(Beginning of Data for review)

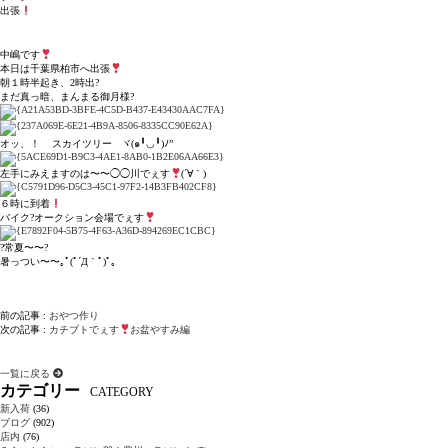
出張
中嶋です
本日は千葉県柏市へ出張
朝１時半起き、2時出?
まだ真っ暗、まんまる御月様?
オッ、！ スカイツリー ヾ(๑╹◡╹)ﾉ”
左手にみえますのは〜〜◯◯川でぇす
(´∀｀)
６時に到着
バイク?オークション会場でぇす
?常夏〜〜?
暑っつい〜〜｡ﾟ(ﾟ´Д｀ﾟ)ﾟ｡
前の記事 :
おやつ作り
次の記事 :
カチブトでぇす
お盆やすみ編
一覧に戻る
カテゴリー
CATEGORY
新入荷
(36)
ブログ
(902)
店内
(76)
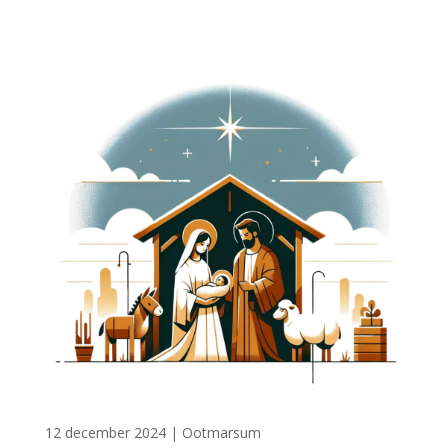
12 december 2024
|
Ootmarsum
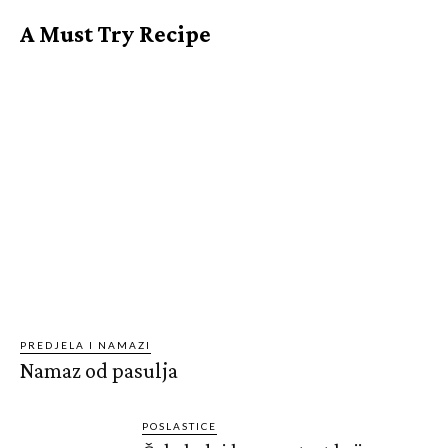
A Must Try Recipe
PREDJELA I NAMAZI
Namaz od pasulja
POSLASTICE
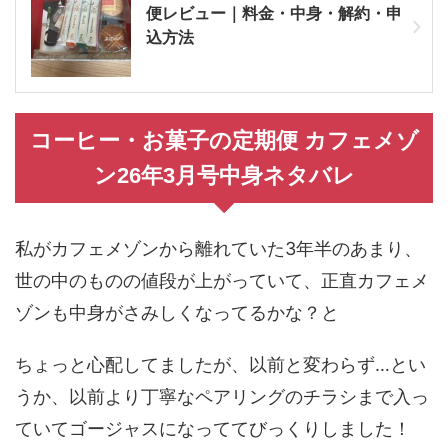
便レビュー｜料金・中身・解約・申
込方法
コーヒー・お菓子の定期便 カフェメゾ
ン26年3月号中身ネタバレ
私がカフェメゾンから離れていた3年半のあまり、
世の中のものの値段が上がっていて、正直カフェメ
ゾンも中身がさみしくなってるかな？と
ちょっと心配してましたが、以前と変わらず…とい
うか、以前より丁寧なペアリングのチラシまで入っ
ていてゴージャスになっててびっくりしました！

(End of Data for review)
(Beginning of Data for review)

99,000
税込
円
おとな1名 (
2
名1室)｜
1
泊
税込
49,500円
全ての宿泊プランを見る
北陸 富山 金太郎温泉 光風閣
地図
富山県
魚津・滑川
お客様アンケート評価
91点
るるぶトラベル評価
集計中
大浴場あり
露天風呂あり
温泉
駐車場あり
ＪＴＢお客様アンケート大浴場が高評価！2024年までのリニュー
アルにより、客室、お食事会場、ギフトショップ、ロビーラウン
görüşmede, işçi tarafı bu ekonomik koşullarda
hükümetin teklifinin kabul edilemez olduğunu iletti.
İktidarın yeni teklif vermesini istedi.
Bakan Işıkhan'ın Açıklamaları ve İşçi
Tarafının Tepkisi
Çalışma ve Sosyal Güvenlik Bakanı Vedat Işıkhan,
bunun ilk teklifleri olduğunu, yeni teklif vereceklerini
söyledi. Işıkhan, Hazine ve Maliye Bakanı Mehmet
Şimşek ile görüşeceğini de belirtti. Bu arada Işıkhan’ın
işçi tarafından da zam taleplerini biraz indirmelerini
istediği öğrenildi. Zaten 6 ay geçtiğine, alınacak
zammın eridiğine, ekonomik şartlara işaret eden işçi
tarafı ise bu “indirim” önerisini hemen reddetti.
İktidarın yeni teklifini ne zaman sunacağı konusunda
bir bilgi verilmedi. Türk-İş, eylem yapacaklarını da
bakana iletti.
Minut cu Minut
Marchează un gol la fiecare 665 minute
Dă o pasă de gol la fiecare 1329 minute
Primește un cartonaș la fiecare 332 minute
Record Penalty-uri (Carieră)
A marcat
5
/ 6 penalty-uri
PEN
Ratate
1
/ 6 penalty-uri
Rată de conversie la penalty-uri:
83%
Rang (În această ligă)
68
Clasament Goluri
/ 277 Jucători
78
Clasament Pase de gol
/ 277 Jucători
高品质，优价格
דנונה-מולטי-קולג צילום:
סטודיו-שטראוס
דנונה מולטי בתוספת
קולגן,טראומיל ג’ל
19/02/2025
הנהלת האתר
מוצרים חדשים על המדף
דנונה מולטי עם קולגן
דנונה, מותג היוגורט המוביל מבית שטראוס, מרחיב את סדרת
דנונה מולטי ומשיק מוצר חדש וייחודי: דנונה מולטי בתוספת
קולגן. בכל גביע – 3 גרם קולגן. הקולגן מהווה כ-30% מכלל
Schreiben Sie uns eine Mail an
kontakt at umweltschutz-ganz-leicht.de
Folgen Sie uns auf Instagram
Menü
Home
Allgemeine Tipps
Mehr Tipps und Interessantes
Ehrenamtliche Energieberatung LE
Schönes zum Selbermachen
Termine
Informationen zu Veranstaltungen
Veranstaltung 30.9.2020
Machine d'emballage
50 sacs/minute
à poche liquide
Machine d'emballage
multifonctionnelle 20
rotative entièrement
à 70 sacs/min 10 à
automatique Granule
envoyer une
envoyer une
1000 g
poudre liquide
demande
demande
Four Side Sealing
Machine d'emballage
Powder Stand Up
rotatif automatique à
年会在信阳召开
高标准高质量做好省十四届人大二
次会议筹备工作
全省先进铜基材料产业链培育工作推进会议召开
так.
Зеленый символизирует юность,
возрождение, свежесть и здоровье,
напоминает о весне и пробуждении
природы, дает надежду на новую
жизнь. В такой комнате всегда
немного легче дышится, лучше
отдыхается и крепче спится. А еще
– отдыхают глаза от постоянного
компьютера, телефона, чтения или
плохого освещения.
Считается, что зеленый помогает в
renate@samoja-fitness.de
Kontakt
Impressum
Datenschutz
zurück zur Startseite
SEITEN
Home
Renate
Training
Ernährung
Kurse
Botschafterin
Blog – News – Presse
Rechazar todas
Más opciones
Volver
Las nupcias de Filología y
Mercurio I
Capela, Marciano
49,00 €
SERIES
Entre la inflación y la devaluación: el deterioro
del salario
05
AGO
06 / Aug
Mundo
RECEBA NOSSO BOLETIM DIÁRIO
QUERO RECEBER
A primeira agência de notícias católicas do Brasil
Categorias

(End of Data for review)
(Beginning of Data for review)

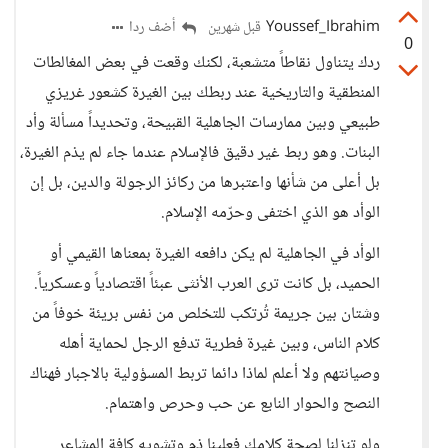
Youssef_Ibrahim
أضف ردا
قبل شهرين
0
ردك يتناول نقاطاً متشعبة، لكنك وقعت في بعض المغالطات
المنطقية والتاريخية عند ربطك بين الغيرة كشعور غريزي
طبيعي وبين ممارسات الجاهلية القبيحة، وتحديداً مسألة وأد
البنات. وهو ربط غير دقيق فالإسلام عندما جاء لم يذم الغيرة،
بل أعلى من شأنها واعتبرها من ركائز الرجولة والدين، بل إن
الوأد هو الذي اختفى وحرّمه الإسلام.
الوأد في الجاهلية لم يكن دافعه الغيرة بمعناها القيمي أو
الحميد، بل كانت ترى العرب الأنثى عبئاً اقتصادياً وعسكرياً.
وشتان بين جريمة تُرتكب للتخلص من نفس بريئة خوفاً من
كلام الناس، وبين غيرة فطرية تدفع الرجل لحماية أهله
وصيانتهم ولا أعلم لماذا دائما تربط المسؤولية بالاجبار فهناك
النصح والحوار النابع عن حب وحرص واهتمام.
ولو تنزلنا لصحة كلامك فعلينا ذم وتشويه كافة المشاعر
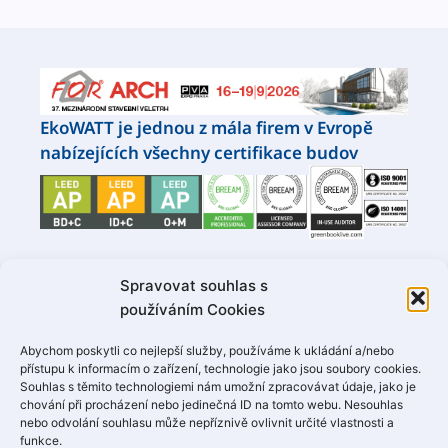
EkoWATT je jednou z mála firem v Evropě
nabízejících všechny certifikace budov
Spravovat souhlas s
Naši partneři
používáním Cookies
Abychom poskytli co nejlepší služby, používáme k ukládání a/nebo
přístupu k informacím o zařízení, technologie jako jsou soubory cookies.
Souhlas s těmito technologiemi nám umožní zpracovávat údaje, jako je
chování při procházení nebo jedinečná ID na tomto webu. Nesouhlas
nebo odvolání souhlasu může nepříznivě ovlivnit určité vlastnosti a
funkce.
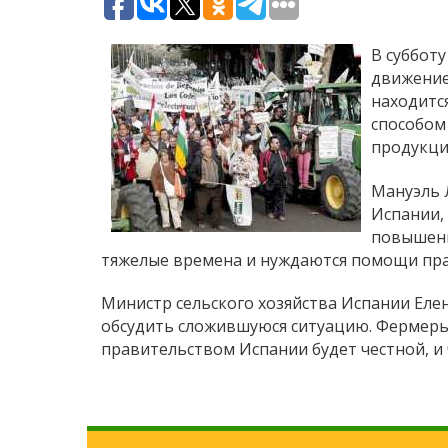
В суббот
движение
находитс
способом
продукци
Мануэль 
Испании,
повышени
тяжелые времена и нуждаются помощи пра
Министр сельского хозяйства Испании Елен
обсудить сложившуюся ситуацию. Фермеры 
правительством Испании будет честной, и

(End of Data for review)

### Activity
Reading through the material above, work out how many lines include "iletti", then state that number alone.

### Answer box
2